*YOUR GOAL:*
Look below for the line containing "волнообразно, симптомы то" and the line containing "Ce qui me plaît", then set down both and every line between them exactly, without pictures.
━━ DATA
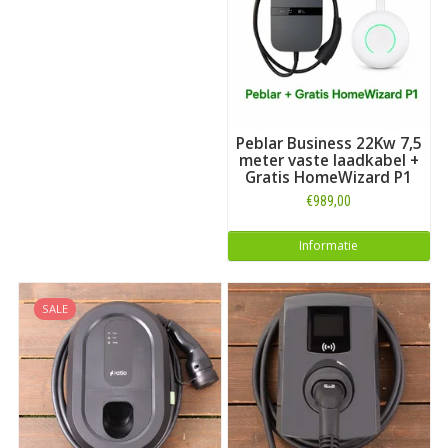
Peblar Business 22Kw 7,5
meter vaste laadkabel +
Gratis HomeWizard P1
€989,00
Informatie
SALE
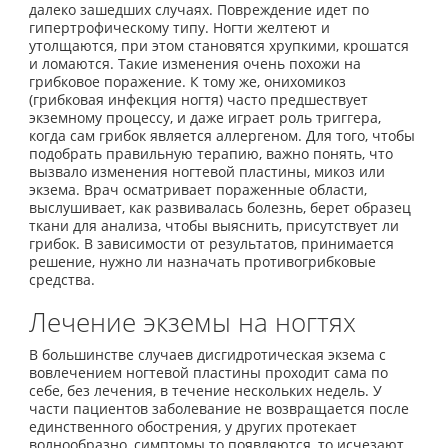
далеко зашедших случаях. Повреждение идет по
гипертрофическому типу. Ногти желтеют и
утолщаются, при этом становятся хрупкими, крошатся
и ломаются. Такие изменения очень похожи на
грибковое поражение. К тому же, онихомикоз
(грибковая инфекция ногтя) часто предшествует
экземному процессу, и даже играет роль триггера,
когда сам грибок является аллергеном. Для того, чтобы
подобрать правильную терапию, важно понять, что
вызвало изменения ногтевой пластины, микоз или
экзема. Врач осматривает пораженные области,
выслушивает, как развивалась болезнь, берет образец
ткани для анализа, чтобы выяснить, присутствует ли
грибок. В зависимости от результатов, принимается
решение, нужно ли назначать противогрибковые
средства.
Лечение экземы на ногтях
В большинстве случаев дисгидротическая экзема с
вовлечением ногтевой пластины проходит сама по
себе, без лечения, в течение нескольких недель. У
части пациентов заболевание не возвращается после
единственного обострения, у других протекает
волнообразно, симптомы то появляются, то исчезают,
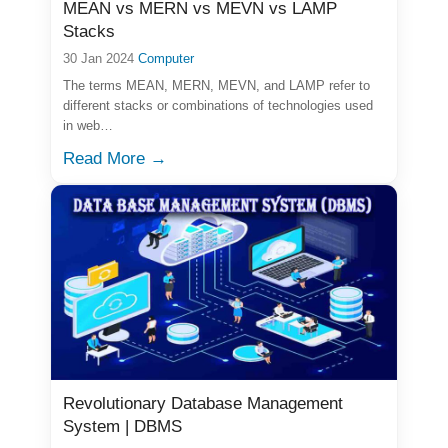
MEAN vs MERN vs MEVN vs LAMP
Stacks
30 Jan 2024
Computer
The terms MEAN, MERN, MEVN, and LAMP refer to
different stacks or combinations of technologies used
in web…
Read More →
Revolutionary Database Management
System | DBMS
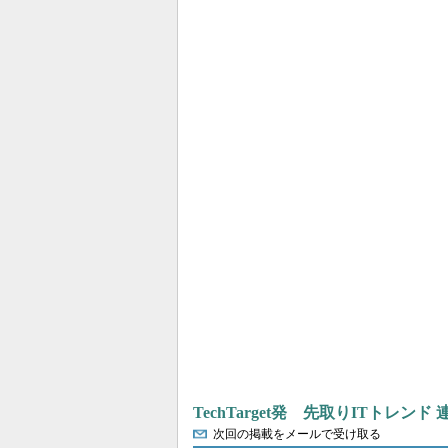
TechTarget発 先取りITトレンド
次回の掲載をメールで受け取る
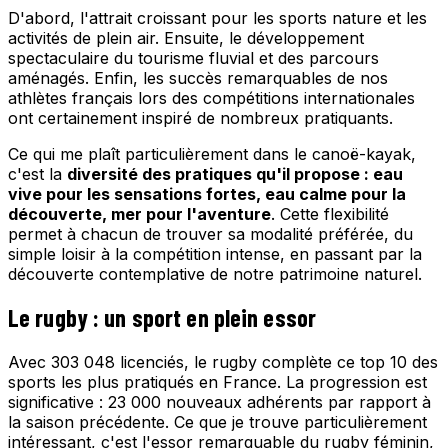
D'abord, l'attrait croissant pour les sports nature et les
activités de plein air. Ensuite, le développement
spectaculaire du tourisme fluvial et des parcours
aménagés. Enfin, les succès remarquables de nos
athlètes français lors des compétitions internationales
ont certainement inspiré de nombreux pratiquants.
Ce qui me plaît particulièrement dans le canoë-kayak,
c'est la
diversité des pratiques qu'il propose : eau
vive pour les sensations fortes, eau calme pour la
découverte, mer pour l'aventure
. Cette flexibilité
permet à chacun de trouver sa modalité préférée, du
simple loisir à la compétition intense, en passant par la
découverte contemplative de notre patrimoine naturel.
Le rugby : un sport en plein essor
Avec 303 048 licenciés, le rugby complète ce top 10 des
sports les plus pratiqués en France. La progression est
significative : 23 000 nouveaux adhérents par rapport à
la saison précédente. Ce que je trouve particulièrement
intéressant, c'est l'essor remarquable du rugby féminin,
━━━━
*SOLUTION FOR THIS EXERCISE:*
волнообразно, симптомы то появляются, то исчезают,
MEAN vs MERN vs MEVN vs LAMP
Stacks
30 Jan 2024
Computer
The terms MEAN, MERN, MEVN, and LAMP refer to
different stacks or combinations of technologies used
in web…
Read More →
Revolutionary Database Management
System | DBMS
TechTarget発 先取りITトレンド
次回の掲載をメールで受け取る
D'abord, l'attrait croissant pour les sports nature et les
activités de plein air. Ensuite, le développement
spectaculaire du tourisme fluvial et des parcours
aménagés. Enfin, les succès remarquables de nos
athlètes français lors des compétitions internationales
ont certainement inspiré de nombreux pratiquants.
Ce qui me plaît particulièrement dans le canoë-kayak,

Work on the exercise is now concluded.